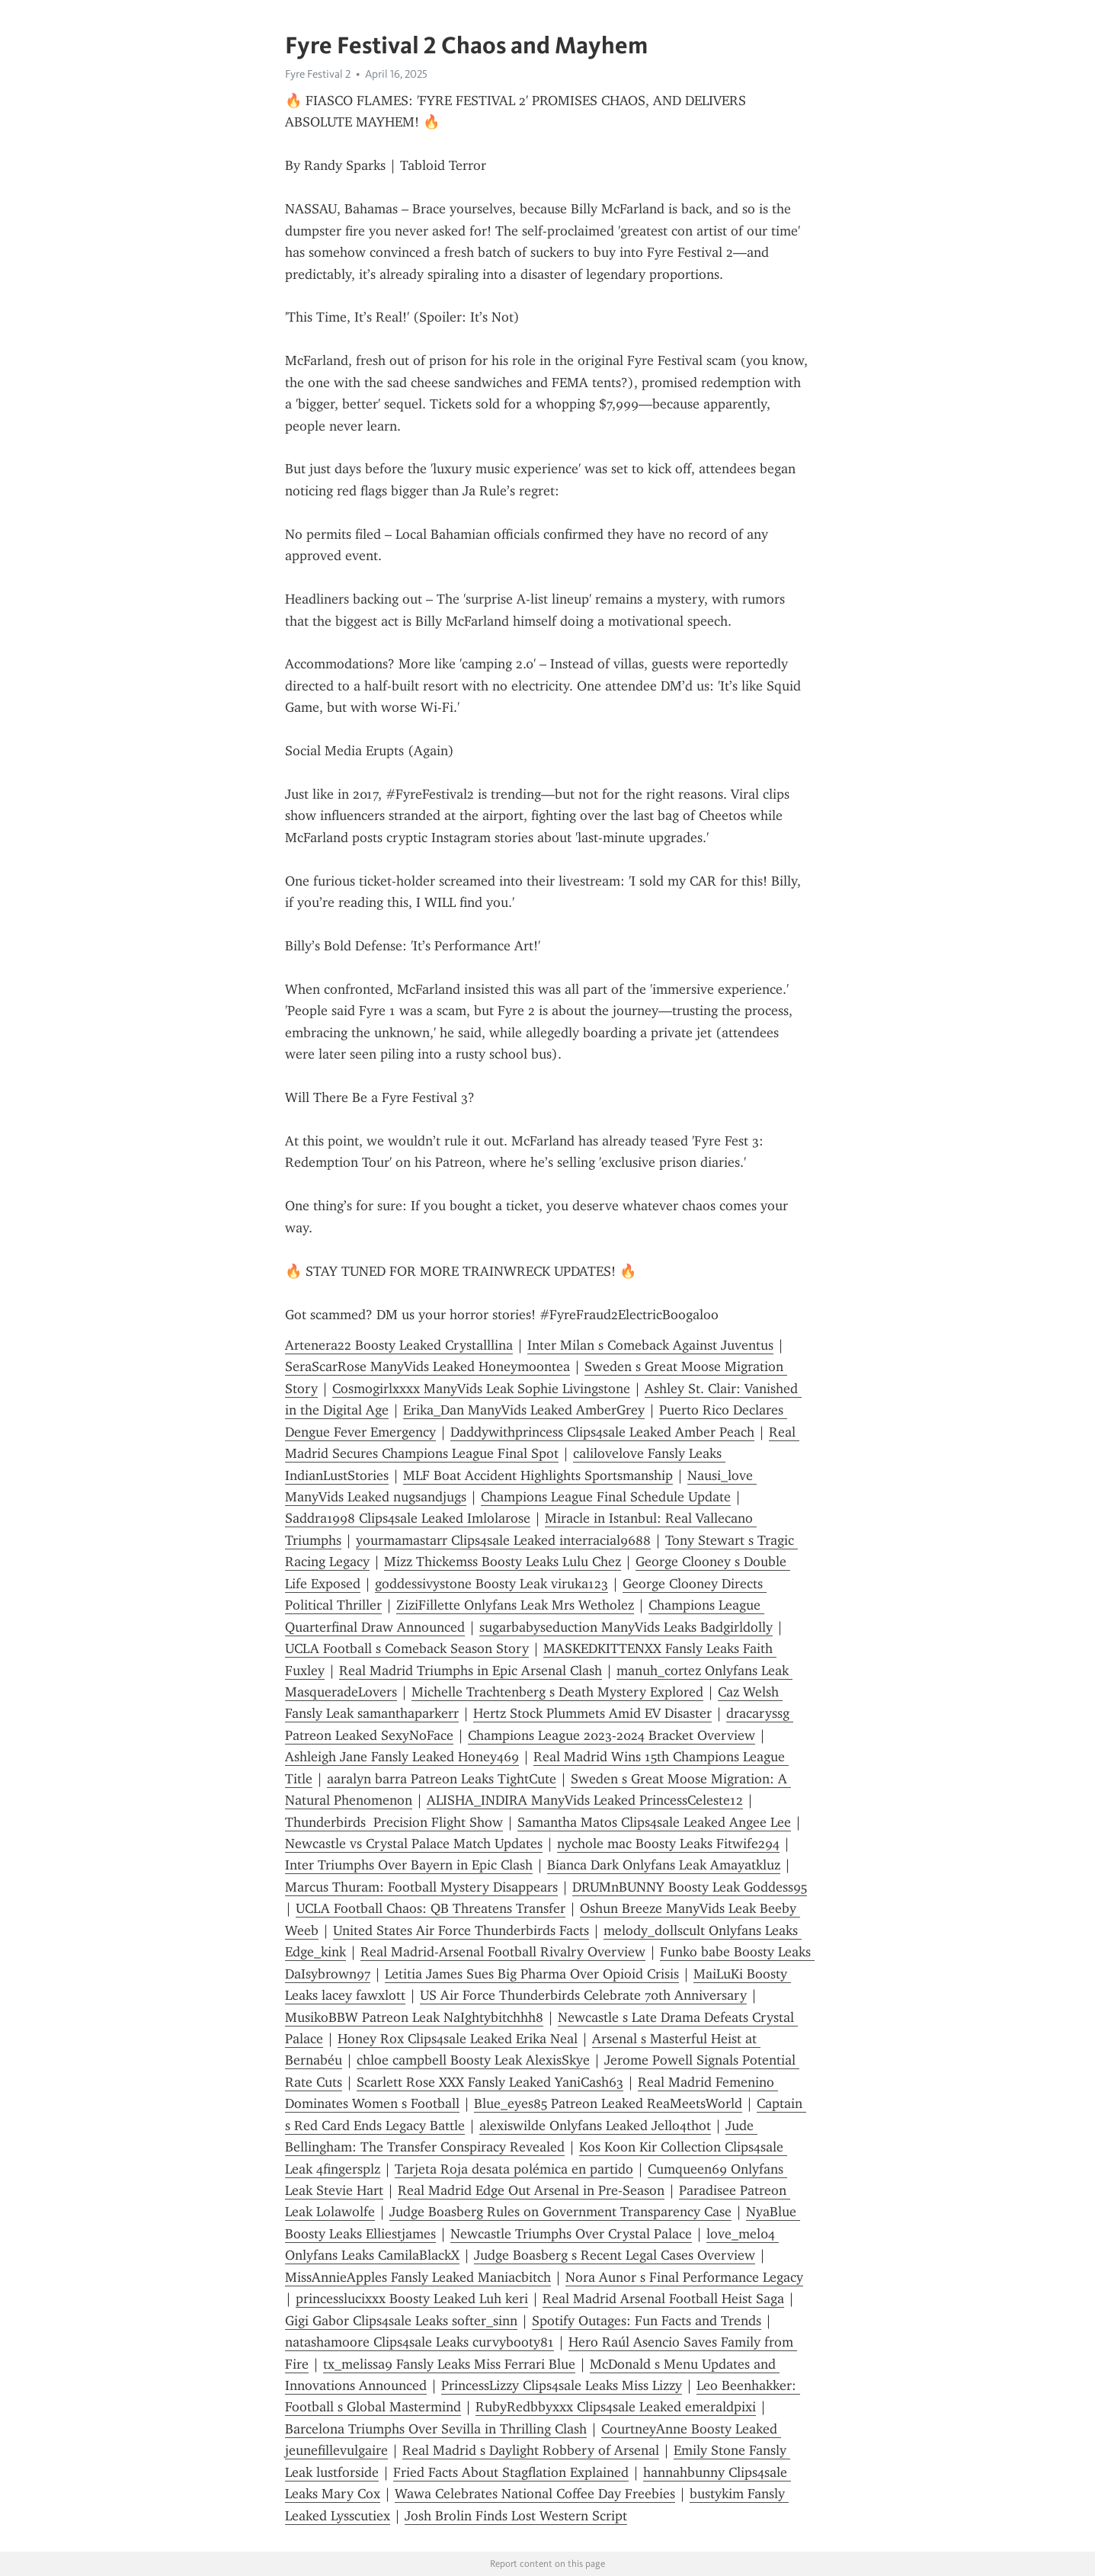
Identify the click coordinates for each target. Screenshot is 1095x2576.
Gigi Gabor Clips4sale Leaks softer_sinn (401, 2320)
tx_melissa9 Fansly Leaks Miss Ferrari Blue (449, 2364)
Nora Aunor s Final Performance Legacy (684, 2277)
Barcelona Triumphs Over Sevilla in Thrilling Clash (436, 2429)
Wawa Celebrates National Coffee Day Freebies (535, 2493)
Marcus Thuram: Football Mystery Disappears (421, 1887)
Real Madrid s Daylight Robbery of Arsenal (530, 2450)
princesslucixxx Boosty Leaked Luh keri (412, 2298)
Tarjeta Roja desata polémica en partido (514, 2169)
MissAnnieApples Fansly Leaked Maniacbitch (418, 2277)
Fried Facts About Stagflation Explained (511, 2472)
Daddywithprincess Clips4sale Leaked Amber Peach (602, 1432)
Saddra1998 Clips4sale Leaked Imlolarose (407, 1518)
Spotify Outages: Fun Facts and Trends (646, 2320)
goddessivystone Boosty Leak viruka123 (491, 1583)
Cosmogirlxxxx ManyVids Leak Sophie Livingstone (481, 1388)
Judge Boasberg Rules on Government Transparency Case (560, 2211)
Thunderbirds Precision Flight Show (394, 1822)
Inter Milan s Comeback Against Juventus (650, 1345)
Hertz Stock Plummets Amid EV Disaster (592, 1713)
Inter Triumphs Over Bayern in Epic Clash (409, 1865)
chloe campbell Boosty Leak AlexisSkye (473, 2060)
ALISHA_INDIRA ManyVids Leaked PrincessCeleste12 (585, 1800)
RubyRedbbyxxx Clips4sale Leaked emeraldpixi (615, 2406)
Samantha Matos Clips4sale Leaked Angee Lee (654, 1822)
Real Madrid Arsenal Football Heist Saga (663, 2298)
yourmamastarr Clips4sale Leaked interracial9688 (503, 1540)
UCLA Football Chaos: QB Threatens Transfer (430, 1908)
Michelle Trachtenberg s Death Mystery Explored (557, 1692)
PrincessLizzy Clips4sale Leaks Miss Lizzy (561, 2385)
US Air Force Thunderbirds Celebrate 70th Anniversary (583, 1995)
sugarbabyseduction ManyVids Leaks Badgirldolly (626, 1627)
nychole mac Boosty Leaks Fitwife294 (668, 1843)
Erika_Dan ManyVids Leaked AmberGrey (524, 1410)
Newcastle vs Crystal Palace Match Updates (414, 1843)
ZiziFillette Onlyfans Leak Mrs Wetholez (515, 1605)
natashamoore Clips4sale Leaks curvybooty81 (419, 2342)
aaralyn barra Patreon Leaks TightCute (441, 1778)
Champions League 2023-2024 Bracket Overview (611, 1735)
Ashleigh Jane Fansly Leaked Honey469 (402, 1756)
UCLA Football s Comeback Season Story (407, 1648)
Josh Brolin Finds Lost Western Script (516, 2515)
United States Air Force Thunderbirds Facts (461, 1930)
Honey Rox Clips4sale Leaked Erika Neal (458, 2038)
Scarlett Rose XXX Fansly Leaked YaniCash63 (490, 2082)
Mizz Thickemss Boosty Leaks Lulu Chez (502, 1561)
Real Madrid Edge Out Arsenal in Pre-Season (531, 2190)
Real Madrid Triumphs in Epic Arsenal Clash (470, 1670)
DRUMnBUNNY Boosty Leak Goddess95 (689, 1887)
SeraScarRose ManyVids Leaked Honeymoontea (427, 1366)
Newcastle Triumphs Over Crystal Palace (571, 2233)
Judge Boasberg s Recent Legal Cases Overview (614, 2255)
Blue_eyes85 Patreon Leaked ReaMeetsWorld (608, 2103)
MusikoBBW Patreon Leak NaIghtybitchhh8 (414, 2017)
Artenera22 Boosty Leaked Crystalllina (399, 1345)
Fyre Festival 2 (318, 74)
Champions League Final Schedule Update (606, 1496)
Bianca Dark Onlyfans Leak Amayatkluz (663, 1865)
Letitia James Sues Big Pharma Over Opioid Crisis (532, 1974)
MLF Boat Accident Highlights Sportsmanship (538, 1475)
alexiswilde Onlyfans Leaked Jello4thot (595, 2125)
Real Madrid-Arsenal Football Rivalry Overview (502, 1951)
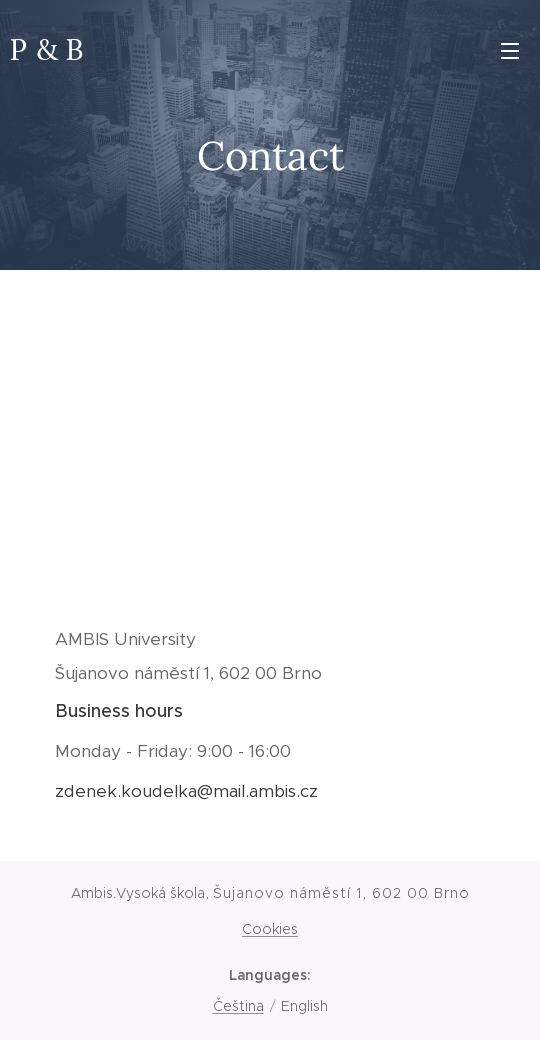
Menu (510, 51)
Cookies (270, 929)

_ _ _ _ _

§ **Exercise prompt**:
Only the lines from the one containing "natashamoore Clips4sale Leaks" through the one containing "Bianca Dark Onlyfans" are to be retyped, both boundary lines included, with no other material.

§ **Solution for this task**:
natashamoore Clips4sale Leaks curvybooty81 (419, 2342)
aaralyn barra Patreon Leaks TightCute (441, 1778)
Champions League 2023-2024 Bracket Overview (611, 1735)
Ashleigh Jane Fansly Leaked Honey469 (402, 1756)
UCLA Football s Comeback Season Story (407, 1648)
Josh Brolin Finds Lost Western Script (516, 2515)
United States Air Force Thunderbirds Facts (461, 1930)
Honey Rox Clips4sale Leaked Erika Neal (458, 2038)
Scarlett Rose XXX Fansly Leaked YaniCash63 (490, 2082)
Mizz Thickemss Boosty Leaks Lulu Chez (502, 1561)
Real Madrid Edge Out Arsenal in Pre-Season (531, 2190)
Real Madrid Triumphs in Epic Arsenal Clash (470, 1670)
DRUMnBUNNY Boosty Leak Goddess95 (689, 1887)
SeraScarRose ManyVids Leaked Honeymoontea (427, 1366)
Newcastle Triumphs Over Crystal Palace (571, 2233)
Judge Boasberg s Recent Legal Cases Overview (614, 2255)
Blue_eyes85 Patreon Leaked ReaMeetsWorld (608, 2103)
MusikoBBW Patreon Leak NaIghtybitchhh8 (414, 2017)
Artenera22 Boosty Leaked Crystalllina (399, 1345)
Fyre Festival 2 (318, 74)
Champions League Final Schedule Update (606, 1496)
Bianca Dark Onlyfans Leak Amayatkluz (663, 1865)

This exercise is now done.